● Your task: Count only the lines of the records that hold "ByLayer", then give the number without any other words.

(Structured page parsing data)
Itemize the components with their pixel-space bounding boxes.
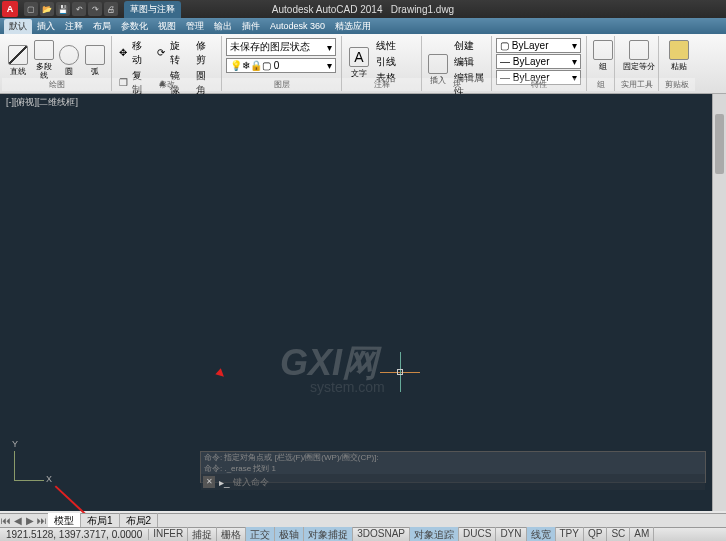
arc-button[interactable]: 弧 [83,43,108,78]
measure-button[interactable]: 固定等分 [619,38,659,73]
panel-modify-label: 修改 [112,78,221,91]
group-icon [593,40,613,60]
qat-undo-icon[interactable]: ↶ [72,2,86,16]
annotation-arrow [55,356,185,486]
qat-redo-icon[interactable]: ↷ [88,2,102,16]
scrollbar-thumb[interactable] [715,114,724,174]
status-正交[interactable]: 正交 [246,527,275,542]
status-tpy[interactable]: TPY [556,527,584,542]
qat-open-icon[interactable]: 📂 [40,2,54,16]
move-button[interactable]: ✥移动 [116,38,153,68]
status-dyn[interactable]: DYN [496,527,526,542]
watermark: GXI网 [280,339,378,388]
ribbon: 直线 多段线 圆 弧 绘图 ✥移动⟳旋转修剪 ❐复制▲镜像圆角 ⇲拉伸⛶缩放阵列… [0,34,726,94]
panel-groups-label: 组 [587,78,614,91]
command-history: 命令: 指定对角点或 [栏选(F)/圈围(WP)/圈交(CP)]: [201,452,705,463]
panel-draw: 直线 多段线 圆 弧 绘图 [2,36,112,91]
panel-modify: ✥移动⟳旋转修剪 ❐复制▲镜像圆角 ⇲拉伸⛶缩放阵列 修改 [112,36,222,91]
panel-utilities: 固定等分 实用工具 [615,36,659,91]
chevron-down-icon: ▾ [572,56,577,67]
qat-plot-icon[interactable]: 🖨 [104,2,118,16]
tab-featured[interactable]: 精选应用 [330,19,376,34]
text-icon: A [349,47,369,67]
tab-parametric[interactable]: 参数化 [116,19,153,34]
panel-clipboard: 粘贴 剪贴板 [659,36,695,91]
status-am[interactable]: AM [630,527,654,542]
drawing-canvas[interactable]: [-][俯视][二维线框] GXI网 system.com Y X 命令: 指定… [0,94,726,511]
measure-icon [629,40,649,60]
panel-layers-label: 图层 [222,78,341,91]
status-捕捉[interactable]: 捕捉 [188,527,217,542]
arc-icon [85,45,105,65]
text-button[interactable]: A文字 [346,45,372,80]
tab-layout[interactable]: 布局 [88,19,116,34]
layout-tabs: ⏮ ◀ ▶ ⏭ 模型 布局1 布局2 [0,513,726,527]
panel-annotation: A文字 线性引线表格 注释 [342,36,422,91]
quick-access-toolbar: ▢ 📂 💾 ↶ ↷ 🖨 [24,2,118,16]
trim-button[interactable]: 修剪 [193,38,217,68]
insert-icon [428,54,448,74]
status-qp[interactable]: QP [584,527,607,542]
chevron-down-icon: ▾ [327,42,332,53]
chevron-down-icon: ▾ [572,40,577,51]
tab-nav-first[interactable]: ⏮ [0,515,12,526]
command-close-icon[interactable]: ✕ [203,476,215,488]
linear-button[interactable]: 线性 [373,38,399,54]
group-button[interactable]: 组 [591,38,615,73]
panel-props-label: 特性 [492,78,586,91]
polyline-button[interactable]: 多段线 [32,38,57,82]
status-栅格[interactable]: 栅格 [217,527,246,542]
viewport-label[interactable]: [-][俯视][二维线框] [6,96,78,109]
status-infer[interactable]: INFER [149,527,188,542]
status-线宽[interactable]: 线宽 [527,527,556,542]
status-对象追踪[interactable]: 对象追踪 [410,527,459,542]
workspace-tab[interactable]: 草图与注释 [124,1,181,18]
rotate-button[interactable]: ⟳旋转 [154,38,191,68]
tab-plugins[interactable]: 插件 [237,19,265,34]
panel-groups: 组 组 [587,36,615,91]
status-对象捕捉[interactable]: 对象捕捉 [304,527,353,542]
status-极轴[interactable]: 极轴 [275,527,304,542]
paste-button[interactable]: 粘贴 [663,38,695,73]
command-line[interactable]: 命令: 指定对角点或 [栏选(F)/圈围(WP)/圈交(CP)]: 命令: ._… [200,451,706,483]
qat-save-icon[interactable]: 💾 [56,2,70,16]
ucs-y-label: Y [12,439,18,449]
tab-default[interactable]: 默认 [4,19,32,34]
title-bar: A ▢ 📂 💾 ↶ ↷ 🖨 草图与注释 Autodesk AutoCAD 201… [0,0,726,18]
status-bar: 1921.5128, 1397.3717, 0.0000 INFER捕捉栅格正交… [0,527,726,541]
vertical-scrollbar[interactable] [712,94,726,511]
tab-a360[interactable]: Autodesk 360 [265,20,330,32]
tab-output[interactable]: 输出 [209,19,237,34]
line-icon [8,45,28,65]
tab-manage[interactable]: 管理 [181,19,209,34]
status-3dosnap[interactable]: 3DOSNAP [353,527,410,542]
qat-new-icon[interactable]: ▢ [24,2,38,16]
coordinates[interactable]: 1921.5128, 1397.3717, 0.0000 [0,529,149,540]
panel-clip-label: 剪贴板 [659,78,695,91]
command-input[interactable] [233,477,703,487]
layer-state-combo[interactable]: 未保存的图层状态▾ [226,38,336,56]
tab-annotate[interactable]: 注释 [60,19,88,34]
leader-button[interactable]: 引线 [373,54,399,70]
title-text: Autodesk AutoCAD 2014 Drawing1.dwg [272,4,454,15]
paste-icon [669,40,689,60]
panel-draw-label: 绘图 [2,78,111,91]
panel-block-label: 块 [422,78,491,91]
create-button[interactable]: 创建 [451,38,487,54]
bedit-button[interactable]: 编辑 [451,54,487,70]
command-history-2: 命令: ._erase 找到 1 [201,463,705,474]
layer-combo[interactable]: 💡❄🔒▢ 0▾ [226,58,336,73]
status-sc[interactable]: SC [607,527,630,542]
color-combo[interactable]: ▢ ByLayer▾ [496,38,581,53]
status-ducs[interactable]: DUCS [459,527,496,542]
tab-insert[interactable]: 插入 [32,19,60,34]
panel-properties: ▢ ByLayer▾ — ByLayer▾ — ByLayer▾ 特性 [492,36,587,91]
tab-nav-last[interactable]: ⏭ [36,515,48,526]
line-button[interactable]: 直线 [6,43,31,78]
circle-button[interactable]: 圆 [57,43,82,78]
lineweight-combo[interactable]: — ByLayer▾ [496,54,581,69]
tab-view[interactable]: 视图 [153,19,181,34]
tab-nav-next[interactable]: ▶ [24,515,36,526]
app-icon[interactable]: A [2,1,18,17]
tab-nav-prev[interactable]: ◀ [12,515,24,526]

● Your solution: 3